::: PROVIDED RECORDS
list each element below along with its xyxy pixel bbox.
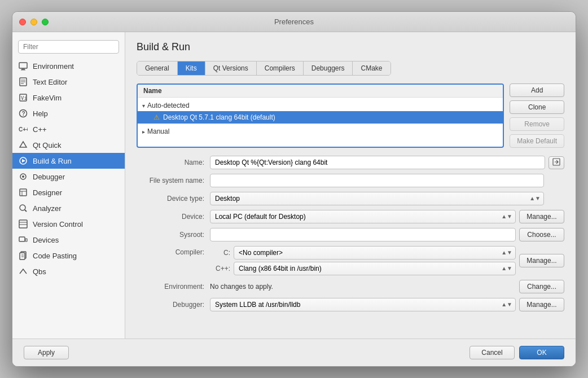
- tabs-container: General Kits Qt Versions Compilers Debug…: [137, 61, 391, 76]
- kit-panel: Name ▾ Auto-detected ⚠ Desktop Qt 5.7.1 …: [137, 83, 564, 148]
- sidebar-item-environment[interactable]: Environment: [12, 58, 125, 74]
- device-type-select[interactable]: Desktop: [210, 192, 544, 205]
- text-editor-icon: [18, 77, 28, 87]
- ok-button[interactable]: OK: [519, 346, 564, 359]
- minimize-button[interactable]: [30, 19, 37, 25]
- sidebar-label-analyzer: Analyzer: [33, 204, 62, 213]
- preferences-window: Preferences Environment: [12, 11, 576, 367]
- tab-debuggers[interactable]: Debuggers: [304, 61, 353, 75]
- sidebar-item-cpp[interactable]: C++ C++: [12, 121, 125, 137]
- kit-list-header: Name: [138, 85, 503, 98]
- sidebar-label-version-control: Version Control: [33, 220, 83, 228]
- tab-cmake[interactable]: CMake: [353, 61, 390, 75]
- compiler-c-select-wrapper: <No compiler> ▲▼: [234, 246, 516, 260]
- chevron-right-icon: ▸: [142, 129, 145, 135]
- sidebar-item-text-editor[interactable]: Text Editor: [12, 74, 125, 90]
- svg-marker-14: [22, 159, 25, 162]
- filter-container: [12, 37, 125, 58]
- main-content: Environment Text Editor V: [12, 32, 576, 339]
- sidebar-item-qbs[interactable]: Qbs: [12, 263, 125, 279]
- compiler-c-select[interactable]: <No compiler>: [234, 246, 516, 260]
- sidebar-item-designer[interactable]: Designer: [12, 184, 125, 200]
- sidebar-label-cpp: C++: [33, 125, 47, 134]
- kit-item-label: Desktop Qt 5.7.1 clang 64bit (default): [163, 113, 275, 121]
- device-select[interactable]: Local PC (default for Desktop): [210, 210, 516, 223]
- sidebar-label-help: Help: [33, 109, 48, 118]
- svg-line-21: [25, 210, 27, 212]
- tab-qt-versions[interactable]: Qt Versions: [205, 61, 257, 75]
- cancel-button[interactable]: Cancel: [469, 346, 515, 359]
- device-manage-button[interactable]: Manage...: [519, 210, 564, 223]
- sidebar-label-devices: Devices: [33, 236, 59, 244]
- tab-compilers[interactable]: Compilers: [257, 61, 304, 75]
- sysroot-choose-button[interactable]: Choose...: [519, 228, 564, 241]
- svg-text:?: ?: [22, 111, 25, 117]
- environment-change-button[interactable]: Change...: [519, 280, 564, 293]
- sidebar-item-help[interactable]: ? Help: [12, 106, 125, 121]
- make-default-button[interactable]: Make Default: [510, 134, 564, 148]
- kit-item-desktop-571[interactable]: ⚠ Desktop Qt 5.7.1 clang 64bit (default): [138, 111, 503, 124]
- clone-button[interactable]: Clone: [510, 100, 564, 114]
- remove-button[interactable]: Remove: [510, 117, 564, 131]
- bottom-right-buttons: Cancel OK: [469, 346, 564, 359]
- tab-general[interactable]: General: [137, 61, 178, 75]
- kit-group-manual: ▸ Manual: [138, 125, 503, 138]
- close-button[interactable]: [19, 19, 26, 25]
- debugger-select[interactable]: System LLDB at /usr/bin/lldb: [210, 298, 516, 311]
- devices-icon: [18, 235, 28, 245]
- svg-rect-28: [20, 253, 25, 260]
- svg-marker-12: [20, 142, 27, 147]
- sysroot-input[interactable]: [210, 228, 516, 241]
- monitor-icon: [18, 61, 28, 71]
- sidebar-label-text-editor: Text Editor: [33, 78, 67, 86]
- name-input[interactable]: [210, 156, 545, 169]
- add-button[interactable]: Add: [510, 83, 564, 97]
- kit-group-manual-label: Manual: [147, 128, 169, 135]
- device-type-select-wrapper: Desktop ▲▼: [210, 192, 544, 205]
- sidebar-item-fakevim[interactable]: Vi FakeVim: [12, 90, 125, 106]
- sidebar-label-environment: Environment: [33, 62, 74, 71]
- filter-input[interactable]: [18, 40, 119, 54]
- name-reset-button[interactable]: [548, 156, 564, 169]
- tab-kits[interactable]: Kits: [178, 61, 205, 75]
- environment-value: No changes to apply.: [210, 280, 516, 293]
- chevron-down-icon: ▾: [142, 103, 145, 109]
- svg-rect-25: [19, 237, 25, 241]
- cpp-icon: C++: [18, 124, 28, 134]
- device-row: Device: Local PC (default for Desktop) ▲…: [137, 210, 564, 223]
- sidebar-item-debugger[interactable]: Debugger: [12, 169, 125, 184]
- sidebar-item-build-run[interactable]: Build & Run: [12, 153, 125, 169]
- qbs-icon: [18, 266, 28, 276]
- environment-row: Environment: No changes to apply. Change…: [137, 280, 564, 293]
- sidebar-label-qbs: Qbs: [33, 267, 46, 276]
- compiler-manage-button[interactable]: Manage...: [519, 254, 564, 267]
- debugger-manage-button[interactable]: Manage...: [519, 298, 564, 311]
- qt-quick-icon: [18, 140, 28, 150]
- sidebar-item-code-pasting[interactable]: Code Pasting: [12, 248, 125, 263]
- debugger-row: Debugger: System LLDB at /usr/bin/lldb ▲…: [137, 298, 564, 311]
- file-system-name-label: File system name:: [137, 177, 210, 184]
- fakevim-icon: Vi: [18, 93, 28, 103]
- compiler-cpp-select[interactable]: Clang (x86 64bit in /usr/bin): [234, 262, 516, 275]
- sidebar-label-qt-quick: Qt Quick: [33, 141, 62, 150]
- sidebar-item-devices[interactable]: Devices: [12, 232, 125, 248]
- device-label: Device:: [137, 213, 210, 221]
- apply-button[interactable]: Apply: [24, 346, 69, 359]
- sidebar-item-analyzer[interactable]: Analyzer: [12, 200, 125, 216]
- svg-rect-22: [19, 220, 27, 228]
- compiler-fields: C: <No compiler> ▲▼ C++:: [210, 246, 516, 275]
- sidebar-item-qt-quick[interactable]: Qt Quick: [12, 137, 125, 153]
- device-type-label: Device type:: [137, 195, 210, 203]
- sidebar-item-version-control[interactable]: Version Control: [12, 216, 125, 232]
- kit-group-auto-detected-header[interactable]: ▾ Auto-detected: [138, 100, 503, 111]
- svg-point-20: [20, 205, 25, 210]
- file-system-name-input[interactable]: [210, 174, 544, 187]
- kit-group-manual-header[interactable]: ▸ Manual: [138, 126, 503, 137]
- compiler-cpp-label: C++:: [210, 265, 230, 272]
- fullscreen-button[interactable]: [42, 19, 49, 25]
- sidebar-label-code-pasting: Code Pasting: [33, 252, 77, 260]
- sidebar: Environment Text Editor V: [12, 32, 125, 339]
- form-section: Name: File system name:: [137, 156, 564, 316]
- svg-rect-0: [19, 63, 27, 68]
- compiler-label: Compiler:: [137, 246, 210, 256]
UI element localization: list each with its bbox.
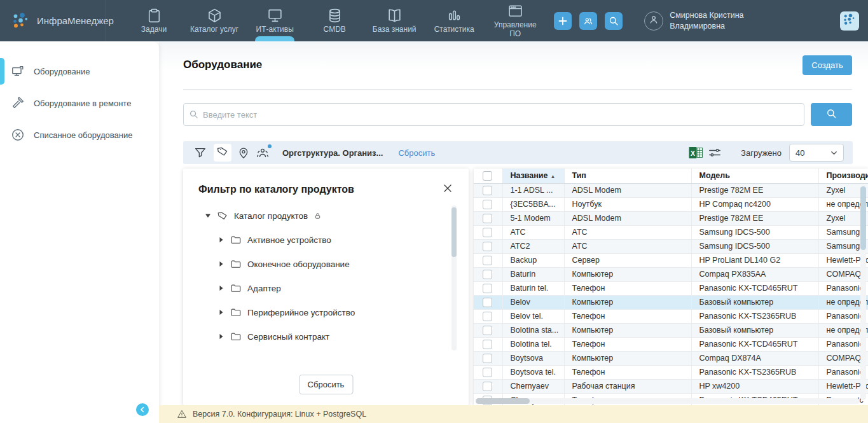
::::::
(EXERCISE DIRECTIONS) Without the pictures, copy out all the records above exactly.

(RESULT)
list each element below along with its xyxy pixel bbox.
- tabs-container: General Kits Qt Versions Compilers Debug…: [137, 61, 391, 76]
- kit-panel: Name ▾ Auto-detected ⚠ Desktop Qt 5.7.1 …: [137, 83, 564, 148]
- sidebar-item-environment[interactable]: Environment: [12, 58, 125, 74]
- device-type-select[interactable]: Desktop: [210, 192, 544, 205]
- text-editor-icon: [18, 77, 28, 87]
- ok-button[interactable]: OK: [519, 346, 564, 359]
- minimize-button[interactable]: [30, 19, 37, 25]
- sidebar-label-analyzer: Analyzer: [33, 204, 62, 213]
- preferences-window: Preferences Environment: [12, 11, 576, 367]
- tab-debuggers[interactable]: Debuggers: [304, 61, 353, 75]
- sidebar-item-cpp[interactable]: C++ C++: [12, 121, 125, 137]
- kit-list-header: Name: [138, 85, 503, 98]
- sidebar-label-version-control: Version Control: [33, 220, 83, 228]
- tab-cmake[interactable]: CMake: [353, 61, 390, 75]
- compiler-c-select-wrapper: <No compiler> ▲▼: [234, 246, 516, 260]
- chevron-right-icon: ▸: [142, 129, 145, 135]
- sidebar-item-text-editor[interactable]: Text Editor: [12, 74, 125, 90]
- svg-marker-14: [22, 159, 25, 162]
- filter-container: [12, 37, 125, 58]
- main-content: Environment Text Editor V: [12, 32, 576, 339]
- sidebar-item-qbs[interactable]: Qbs: [12, 263, 125, 279]
- compiler-c-select[interactable]: <No compiler>: [234, 246, 516, 260]
- sidebar-item-designer[interactable]: Designer: [12, 184, 125, 200]
- sidebar-label-cpp: C++: [33, 125, 47, 134]
- kit-item-label: Desktop Qt 5.7.1 clang 64bit (default): [163, 113, 275, 121]
- device-select[interactable]: Local PC (default for Desktop): [210, 210, 516, 223]
- sidebar-label-help: Help: [33, 109, 48, 118]
- svg-line-21: [25, 210, 27, 212]
- tab-qt-versions[interactable]: Qt Versions: [205, 61, 257, 75]
- cancel-button[interactable]: Cancel: [469, 346, 515, 359]
- device-manage-button[interactable]: Manage...: [519, 210, 564, 223]
- sidebar-label-devices: Devices: [33, 236, 59, 244]
- tab-compilers[interactable]: Compilers: [257, 61, 304, 75]
- sysroot-choose-button[interactable]: Choose...: [519, 228, 564, 241]
- svg-text:?: ?: [22, 111, 25, 117]
- environment-change-button[interactable]: Change...: [519, 280, 564, 293]
- sidebar-item-help[interactable]: ? Help: [12, 106, 125, 121]
- make-default-button[interactable]: Make Default: [510, 134, 564, 148]
- kit-item-desktop-571[interactable]: ⚠ Desktop Qt 5.7.1 clang 64bit (default): [138, 111, 503, 124]
- clone-button[interactable]: Clone: [510, 100, 564, 114]
- remove-button[interactable]: Remove: [510, 117, 564, 131]
- bottom-right-buttons: Cancel OK: [469, 346, 564, 359]
- tab-general[interactable]: General: [137, 61, 178, 75]
- kit-group-manual: ▸ Manual: [138, 125, 503, 138]
- close-button[interactable]: [19, 19, 26, 25]
- debugger-select[interactable]: System LLDB at /usr/bin/lldb: [210, 298, 516, 311]
- devices-icon: [18, 235, 28, 245]
- svg-rect-28: [20, 253, 25, 260]
- svg-marker-12: [20, 142, 27, 147]
- sysroot-input[interactable]: [210, 228, 516, 241]
- monitor-icon: [18, 61, 28, 71]
- sidebar-label-text-editor: Text Editor: [33, 78, 67, 86]
- name-input[interactable]: [210, 156, 545, 169]
- add-button[interactable]: Add: [510, 83, 564, 97]
- kit-group-manual-label: Manual: [147, 128, 169, 135]
- device-type-select-wrapper: Desktop ▲▼: [210, 192, 544, 205]
- sidebar-item-fakevim[interactable]: Vi FakeVim: [12, 90, 125, 106]
- sidebar-label-environment: Environment: [33, 62, 74, 71]
- filter-input[interactable]: [18, 40, 119, 54]
- name-reset-button[interactable]: [548, 156, 564, 169]
- tab-kits[interactable]: Kits: [178, 61, 205, 75]
- environment-value: No changes to apply.: [210, 280, 516, 293]
- chevron-down-icon: ▾: [142, 103, 145, 109]
- svg-rect-25: [19, 237, 25, 241]
- cpp-icon: C++: [18, 124, 28, 134]
- device-row: Device: Local PC (default for Desktop) ▲…: [137, 210, 564, 223]
- sidebar-item-debugger[interactable]: Debugger: [12, 169, 125, 184]
- sidebar-item-build-run[interactable]: Build & Run: [12, 153, 125, 169]
- qbs-icon: [18, 266, 28, 276]
- environment-row: Environment: No changes to apply. Change…: [137, 280, 564, 293]
- sidebar-label-qbs: Qbs: [33, 267, 46, 276]
- compiler-manage-button[interactable]: Manage...: [519, 254, 564, 267]
- debugger-manage-button[interactable]: Manage...: [519, 298, 564, 311]
- qt-quick-icon: [18, 140, 28, 150]
- sidebar-item-code-pasting[interactable]: Code Pasting: [12, 248, 125, 263]
- debugger-row: Debugger: System LLDB at /usr/bin/lldb ▲…: [137, 298, 564, 311]
- file-system-name-label: File system name:: [137, 177, 210, 184]
- fakevim-icon: Vi: [18, 93, 28, 103]
- compiler-cpp-select[interactable]: Clang (x86 64bit in /usr/bin): [234, 262, 516, 275]
- sidebar-label-qt-quick: Qt Quick: [33, 141, 62, 150]
- sidebar-item-devices[interactable]: Devices: [12, 232, 125, 248]
- device-label: Device:: [137, 213, 210, 221]
- apply-button[interactable]: Apply: [24, 346, 69, 359]
- sidebar-item-analyzer[interactable]: Analyzer: [12, 200, 125, 216]
- svg-rect-22: [19, 220, 27, 228]
- compiler-fields: C: <No compiler> ▲▼ C++:: [210, 246, 516, 275]
- sidebar-item-qt-quick[interactable]: Qt Quick: [12, 137, 125, 153]
- device-type-label: Device type:: [137, 195, 210, 203]
- sidebar-item-version-control[interactable]: Version Control: [12, 216, 125, 232]
- kit-group-auto-detected-header[interactable]: ▾ Auto-detected: [138, 100, 503, 111]
- svg-point-20: [20, 205, 25, 210]
- file-system-name-input[interactable]: [210, 174, 544, 187]
- kit-group-manual-header[interactable]: ▸ Manual: [138, 126, 503, 137]
- compiler-cpp-label: C++:: [210, 265, 230, 272]
- fullscreen-button[interactable]: [42, 19, 49, 25]
- sidebar-label-code-pasting: Code Pasting: [33, 252, 77, 260]
- sidebar: Environment Text Editor V: [12, 32, 125, 339]
- form-section: Name: File system name:: [137, 156, 564, 316]
- svg-rect-0: [19, 63, 27, 68]
- compiler-label: Compiler:: [137, 246, 210, 256]
UI element localization: list each with its bbox.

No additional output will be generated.